== Segment start ==
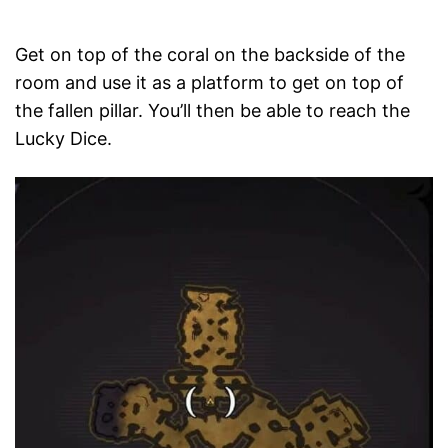
Get on top of the coral on the backside of the
room and use it as a platform to get on top of
the fallen pillar. You’ll then be able to reach the
Lucky Dice.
== Segment end ==
Exactly as written, give again every line from the one containing "room and use" through the last line of the material above, and no other lines.

room and use it as a platform to get on top of
the fallen pillar. You’ll then be able to reach the
Lucky Dice.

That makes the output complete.